AVAILABLE DATA

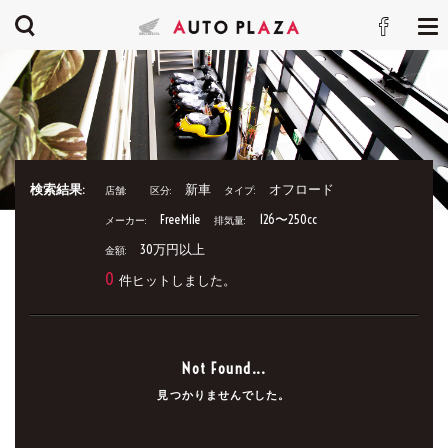
検索結果:
新車
オフロード
店舗:
区分:
タイプ:
FreeMile
126〜250cc
メーカー:
排気量:
30万円以上
金額:
0
件ヒットしました。
Not Found...
見つかりませんでした。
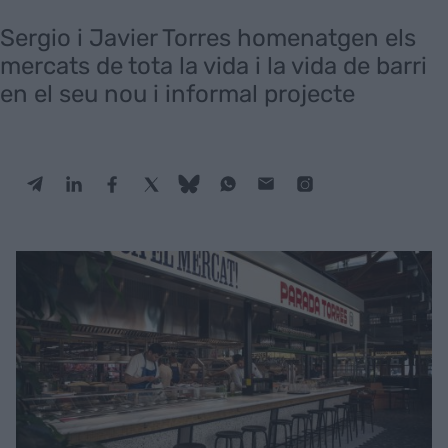
Sergio i Javier Torres homenatgen els
mercats de tota la vida i la vida de barri
en el seu nou i informal projecte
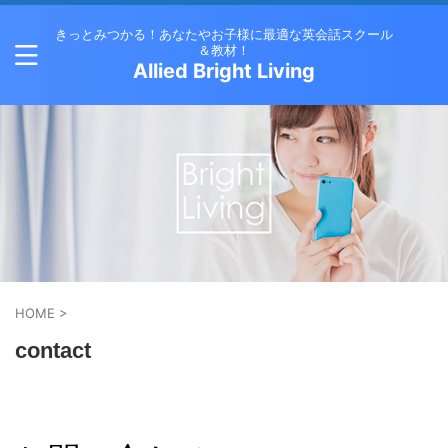
きっとみつかる！あなたやお子様に最適な英会話スクール
＆教材！
Allied Bright Living
HOME
>
contact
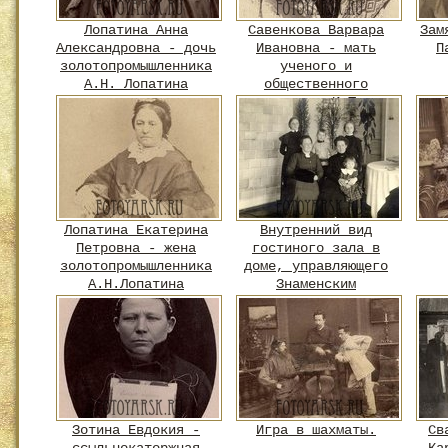
Лопатина Анна
Савенкова Варвара
Зам
Александровна - дочь
Ивановна - мать
П
золотопромышленника
ученого и
А.Н. Лопатина
общественного
деятеля И.Т.
Савенкова
Лопатина Екатерина
Внутренний вид
Петровна - жена
гостиного зала в
золотопромышленника
доме, управляющего
А.Н.Лопатина
Знаменским
стекольным заводом,
Бауэра
Зотина Евдокия -
Игра в шахматы.
Св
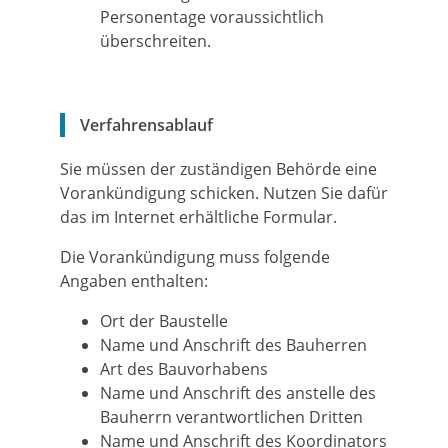
Personentage voraussichtlich
überschreiten.
Verfahrensablauf
Sie müssen der zuständigen Behörde eine
Vorankündigung schicken. Nutzen Sie dafür
das im Internet erhältliche Formular.
Die Vorankündigung muss folgende
Angaben enthalten:
Ort der Baustelle
Name und Anschrift des Bauherren
Art des Bauvorhabens
Name und Anschrift des anstelle des
Bauherrn verantwortlichen Dritten
Name und Anschrift des Koordinators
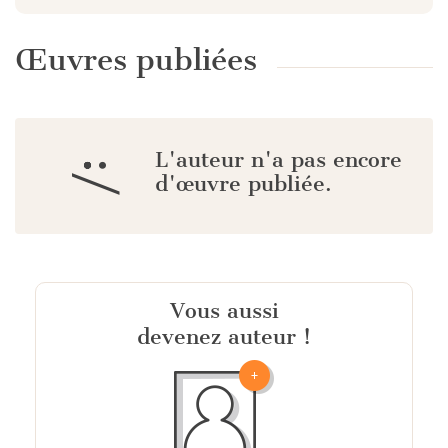
Œuvres publiées
L'auteur n'a pas encore
:/
d'œuvre publiée.
Vous aussi
devenez auteur !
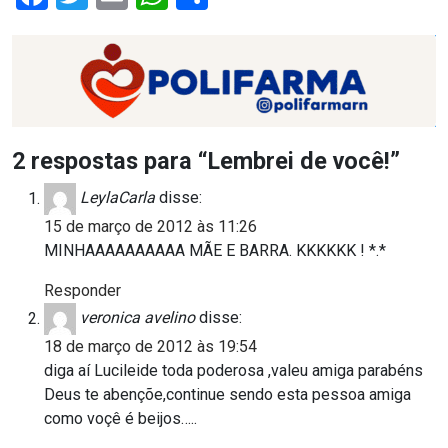
RN
ASSEMBLEIA
E
VOCÊ
2 respostas para “Lembrei de você!”
LeylaCarla
disse:
ASSEMBLEIA
15 de março de 2012 às 11:26
LEGISLATIVA
MINHAAAAAAAAAA MÃE E BARRA. KKKKKK ! *.*
DO
Responder
veronica avelino
disse:
RN
18 de março de 2012 às 19:54
diga aí Lucileide toda poderosa ,valeu amiga parabéns
ASSEMBLEIA
Deus te abençõe,continue sendo esta pessoa amiga
RN
como voçê é beijos…..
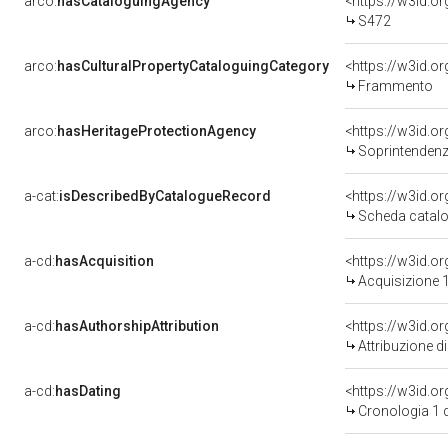
arco:
hasCataloguingAgency
<https://w3id.
S472
arco:
hasCulturalPropertyCataloguingCategory
<https://w3id.o
Frammento
arco:
hasHeritageProtectionAgency
<https://w3id.
Soprintendenza Speciale 
a-cat:
isDescribedByCatalogueRecord
<https://w3id.
Scheda catalo
a-cd:
hasAcquisition
<https://w3id.o
Acquisizione 1
a-cd:
hasAuthorshipAttribution
Attribuzione d
a-cd:
hasDating
<https://w3id.
Cronologia 1 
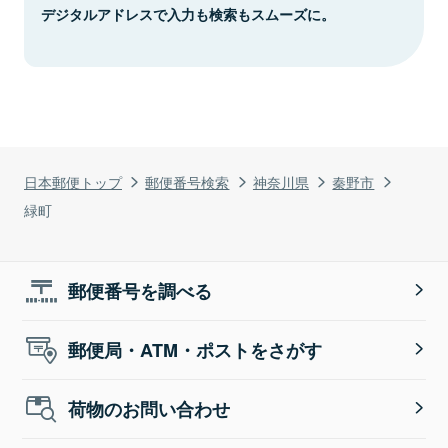
デジタルアドレスで入力も検索もスムーズに。
日本郵便トップ
郵便番号検索
神奈川県
秦野市
緑町
郵便番号を調べる
郵便局・ATM・ポストをさがす
荷物のお問い合わせ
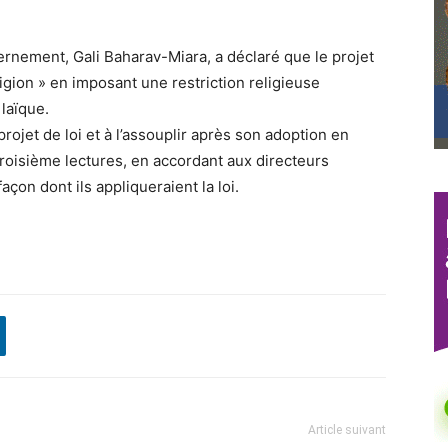
rnement, Gali Baharav-Miara, a déclaré que le projet
eligion » en imposant une restriction religieuse
laïque.
projet de loi et à l’assouplir après son adoption en
roisième lectures, en accordant aux directeurs
açon dont ils appliqueraient la loi.
Article suivant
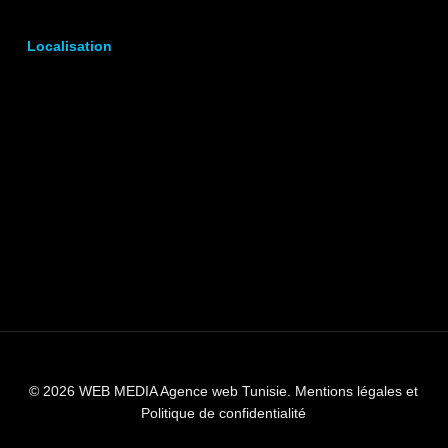
Localisation
© 2026 WEB MEDIA Agence web Tunisie.
Mentions légales et
Politique de confidentialité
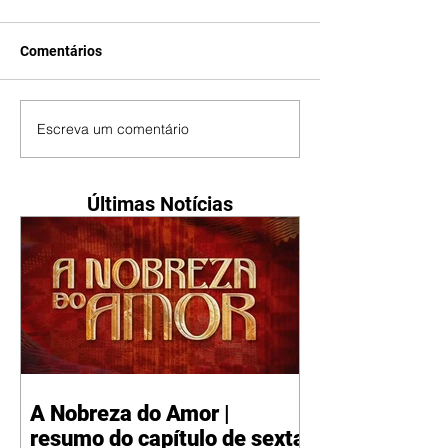
Comentários
Escreva um comentário
Últimas Notícias
A Nobreza do Amor |
resumo do capítulo de sexta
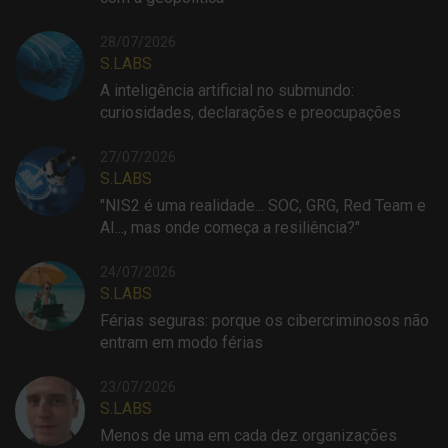
28/07/2026
S.LABS
A inteligência artificial no submundo:
curiosidades, declarações e preocupações
27/07/2026
S.LABS
"NIS2 é uma realidade... SOC, GRG, Red Team e
AI..., mas onde começa a resiliência?"
24/07/2026
S.LABS
Férias seguras: porque os cibercriminosos não
entram em modo férias
23/07/2026
S.LABS
Menos de uma em cada dez organizações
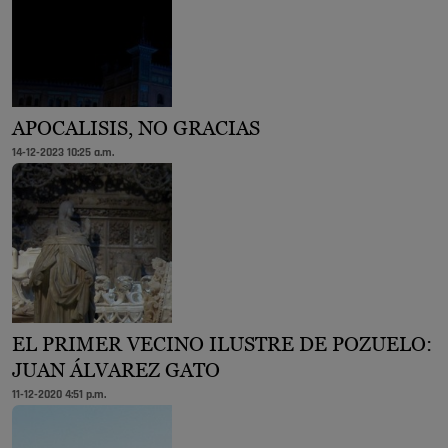
APOCALISIS, NO GRACIAS
14-12-2023 10:25 a.m.
EL PRIMER VECINO ILUSTRE DE POZUELO:
JUAN ÁLVAREZ GATO
11-12-2020 4:51 p.m.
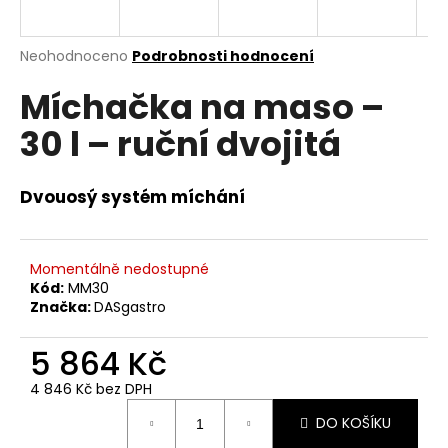
a
j
Průměrné
Neohodnoceno
Podrobnosti hodnocení
í
hodnocení
Míchačka na maso –
produktu
t
je
?
30 l – ruční dvojitá
0,0
z
5
hvězdiček.
Dvouosý systém míchání
HLEDAT
Momentálně nedostupné
Kód:
MM30
Značka:
DASgastro
D
o
5 864 Kč
p
o
4 846 Kč bez DPH
r
Měrná
DO KOŠÍKU
u
cena:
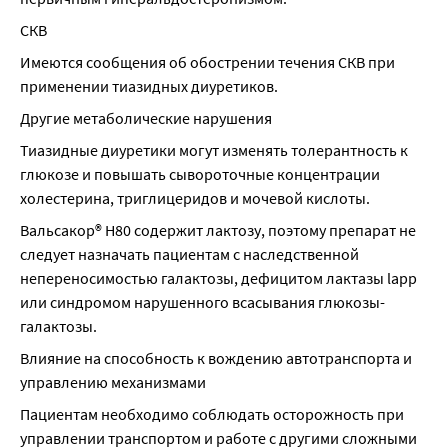
СКВ
Имеются сообщения об обострении течения СКВ при 
применении тиазидных диуретиков.
Другие метаболические нарушения
Тиазидные диуретики могут изменять толерантность к 
глюкозе и повышать сывороточные концентрации 
холестерина, триглицеридов и мочевой кислоты.
Вальсакор® Н80 содержит лактозу, поэтому препарат не 
следует назначать пациентам с наследственной 
непереносимостью галактозы, дефицитом лактазы lapp 
или синдромом нарушенного всасывания глюкозы-
галактозы.
Влияние на способность к вождению автотранспорта и 
управлению механизмами
Пациентам необходимо соблюдать осторожность при 
управлении транспортом и работе с другими сложными 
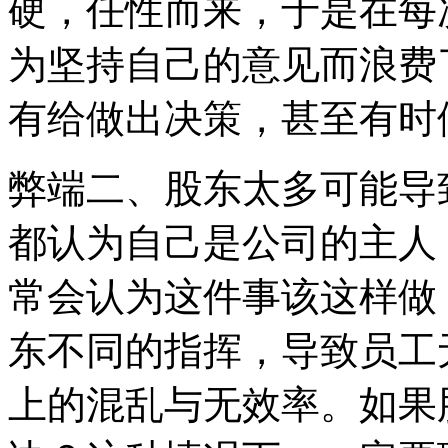
硬，任性而来，于是在每
为坚持自己的意见而浪费
有给做出决策，甚至有时
弊端二、股东太多可能导
都认为自己是公司的主人
常会认为这件事该这样做
东不同的指挥，导致员工
上的混乱与无效率。如果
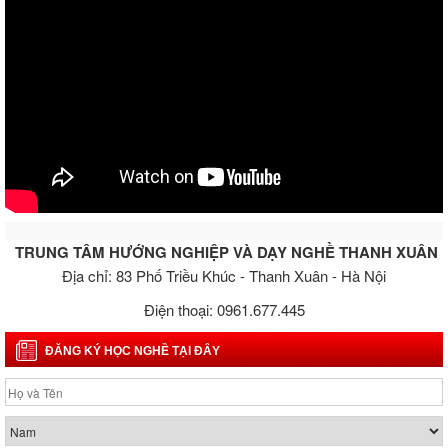
TRUNG TÂM HƯỚNG NGHIỆP VÀ DẠY NGHỀ THANH XUÂN
Địa chỉ: 83 Phố Triều Khúc - Thanh Xuân - Hà Nội
Điện thoại: 0961.677.445
ĐĂNG KÝ HỌC NGHỀ TẠI ĐÂY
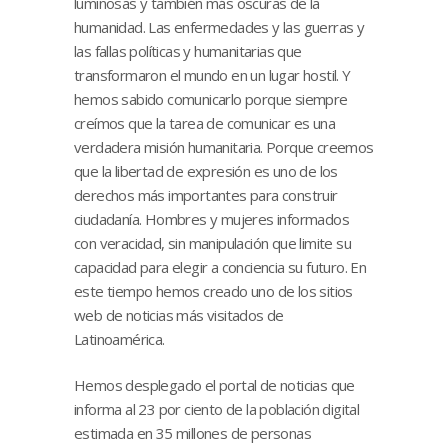
luminosas y también más oscuras de la
humanidad. Las enfermedades y las guerras y
las fallas políticas y humanitarias que
transformaron el mundo en un lugar hostil. Y
hemos sabido comunicarlo porque siempre
creímos que la tarea de comunicar es una
verdadera misión humanitaria. Porque creemos
que la libertad de expresión es uno de los
derechos más importantes para construir
ciudadanía. Hombres y mujeres informados
con veracidad, sin manipulación que limite su
capacidad para elegir a conciencia su futuro. En
este tiempo hemos creado uno de los sitios
web de noticias más visitados de
Latinoamérica.
Hemos desplegado el portal de noticias que
informa al 23 por ciento de la población digital
estimada en 35 millones de personas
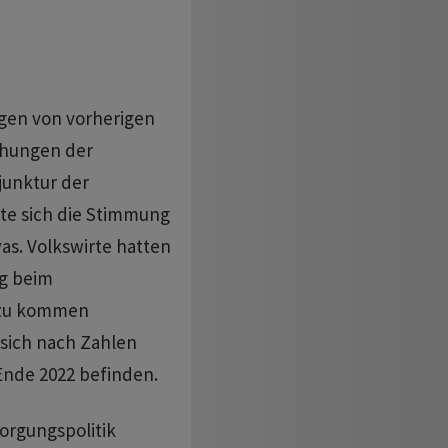
agen von vorherigen
ühungen der
junktur der
te sich die Stimmung
as. Volkswirte hatten
ng beim
nzu kommen
 sich nach Zahlen
Ende 2022 befinden.
sorgungspolitik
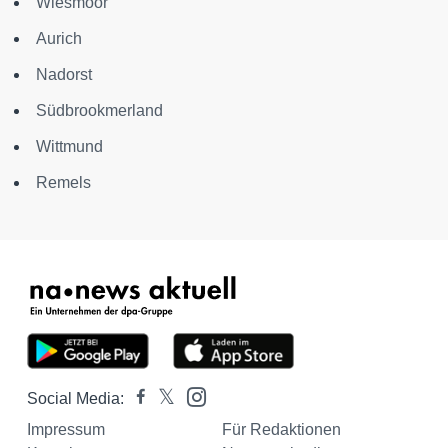
Wiesmoor
Aurich
Nadorst
Südbrookmerland
Wittmund
Remels
Social Media:
Impressum
Für Redaktionen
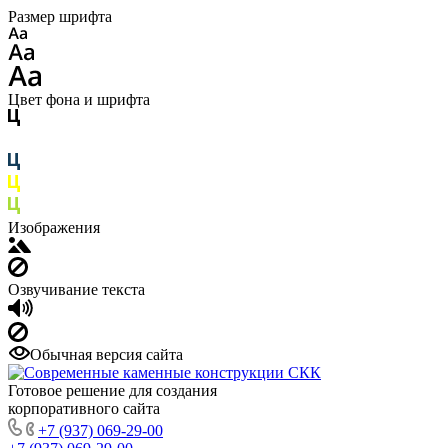
Размер шрифта
Цвет фона и шрифта
Изображения
Озвучивание текста
Обычная версия сайта
Готовое решение для создания
корпоративного сайта
+7 (937) 069-29-00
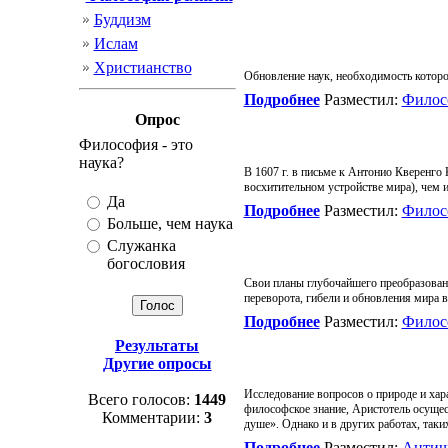
Буддизм
Ислам
Христианство
Обновление наук, необходимость которог
Подробнее
Разместил:
Филос
Опрос
Философия - это
наука?
В 1607 г. в письме к Антонио Кверенго 
восхитительном устройстве мира), чем и
Да
Подробнее
Разместил:
Филос
Больше, чем наука
Служанка
богословия
Свои планы глубочайшего преобразовани
переворота, гибели и обновления мира в
Подробнее
Разместил:
Филос
Результаты
Другие опросы
Исследование вопросов о природе и хара
Всего голосов:
1449
философское знание, Аристотель осущес
Комментарии:
3
душе». Однако и в других работах, так
Подробнее
Разместил:
Антич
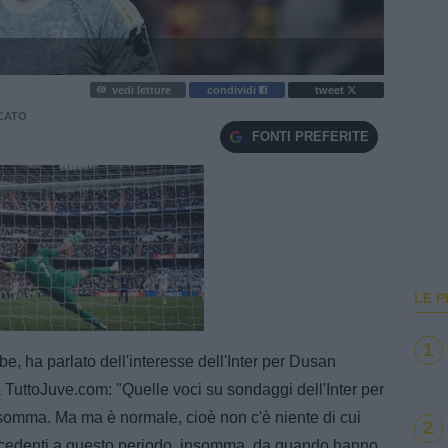
vedi letture
condividi
tweet
CATO
FONTI PREFERITE
LE P
e
Loaded
:
100.00%
1
e, ha parlato dell'interesse dell'Inter per Dusan
 TuttoJuve.com: "Quelle voci su sondaggi dell'Inter per
somma. Ma ma è normale, cioè non c'è niente di cui
2
ecedenti a questo periodo, insomma, da quando hanno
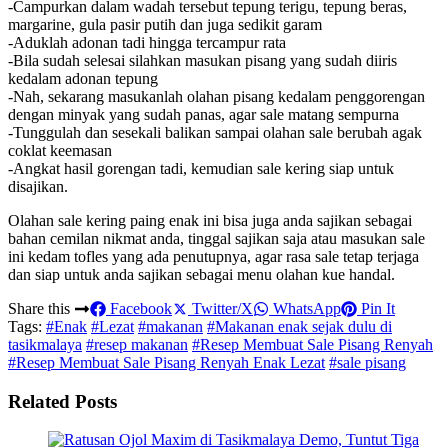
-Campurkan dalam wadah tersebut tepung terigu, tepung beras,
margarine, gula pasir putih dan juga sedikit garam
-Aduklah adonan tadi hingga tercampur rata
-Bila sudah selesai silahkan masukan pisang yang sudah diiris
kedalam adonan tepung
-Nah, sekarang masukanlah olahan pisang kedalam penggorengan
dengan minyak yang sudah panas, agar sale matang sempurna
-Tunggulah dan sesekali balikan sampai olahan sale berubah agak
coklat keemasan
-Angkat hasil gorengan tadi, kemudian sale kering siap untuk
disajikan.
Olahan sale kering paing enak ini bisa juga anda sajikan sebagai
bahan cemilan nikmat anda, tinggal sajikan saja atau masukan sale
ini kedam tofles yang ada penutupnya, agar rasa sale tetap terjaga
dan siap untuk anda sajikan sebagai menu olahan kue handal.
Share this
Facebook
Twitter/X
WhatsApp
Pin It
Tags:
#Enak
#Lezat
#makanan
#Makanan enak sejak dulu di
tasikmalaya
#resep makanan
#Resep Membuat Sale Pisang Renyah
#Resep Membuat Sale Pisang Renyah Enak Lezat
#sale pisang
Related Posts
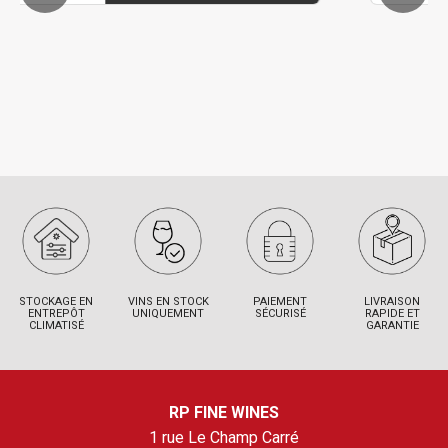
STOCKAGE EN
VINS EN STOCK
PAIEMENT
LIVRAISON
ENTREPÔT
UNIQUEMENT
SÉCURISÉ
RAPIDE ET
CLIMATISÉ
GARANTIE
RP FINE WINES
1 rue Le Champ Carré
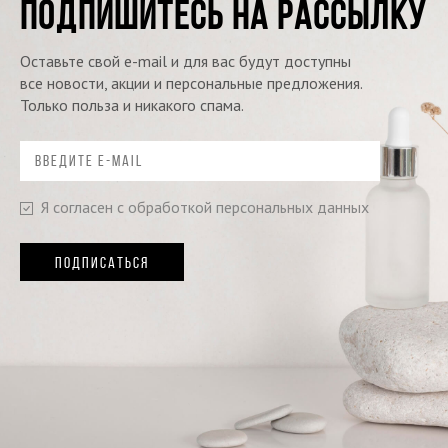
ПОДПИШИТЕСЬ НА РАССЫЛКУ
Оставьте свой e-mail и для вас будут доступны
все новости, акции и персональные предложения.
Только польза и никакого спама.
Я согласен с обработкой персональных данных
ПОДПИСАТЬСЯ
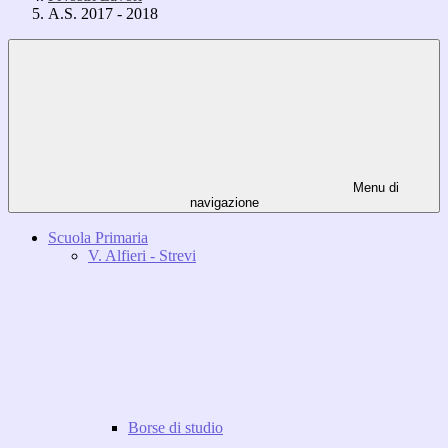
A.S. 2017 - 2018
Menu di
navigazione
Scuola Primaria
V. Alfieri - Strevi
Borse di studio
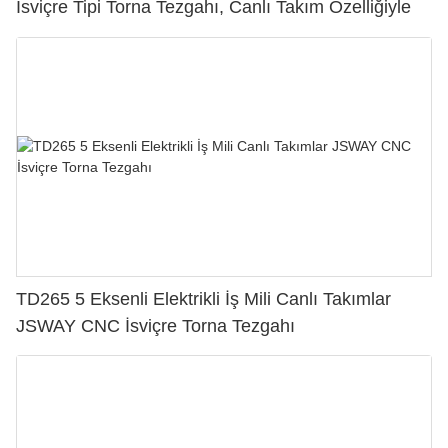
İsviçre Tipi Torna Tezgahı, Canlı Takım Özelliğiyle
TD265 5 Eksenli Elektrikli İş Mili Canlı Takımlar
JSWAY CNC İsviçre Torna Tezgahı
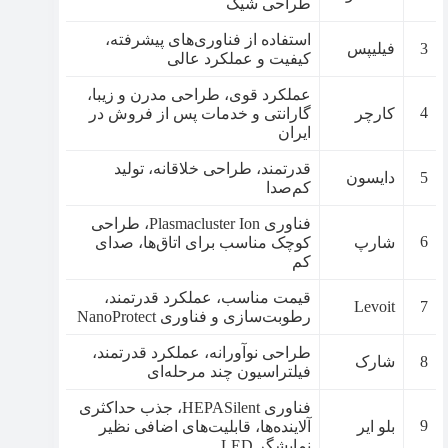
طراحی شیک
استفاده از فناوری‌های پیشرفته،
3
فیلیپس
کیفیت و عملکرد عالی
عملکرد قوی، طراحی مدرن و زیبا،
4
کارچر
گارانتی و خدمات پس از فروش در
ایران
قدرتمند، طراحی خلاقانه، تولید
5
دایسون
کم‌صدا
فناوری Plasmacluster Ion، طراحی
6
شارپ
کوچک مناسب برای اتاق‌ها، صدای
کم
قیمت مناسب، عملکرد قدرتمند،
Levoit
7
رطوبت‌سازی و فناوری NanoProtect
طراحی نوآورانه، عملکرد قدرتمند،
8
شارک
فیلتراسیون چند مرحله‌ای
فناوری HEPASilent، جذب حداکثری
9
بلو ایر
آلاینده‌ها، قابلیت‌های اضافی نظیر
نمایشگر LED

INSTRUCTIONS FOR THE TASK
Copy each line above that contains the word "сайта".

ANSWER TO THIS PROBLEM
Обычная версия сайта
корпоративного сайта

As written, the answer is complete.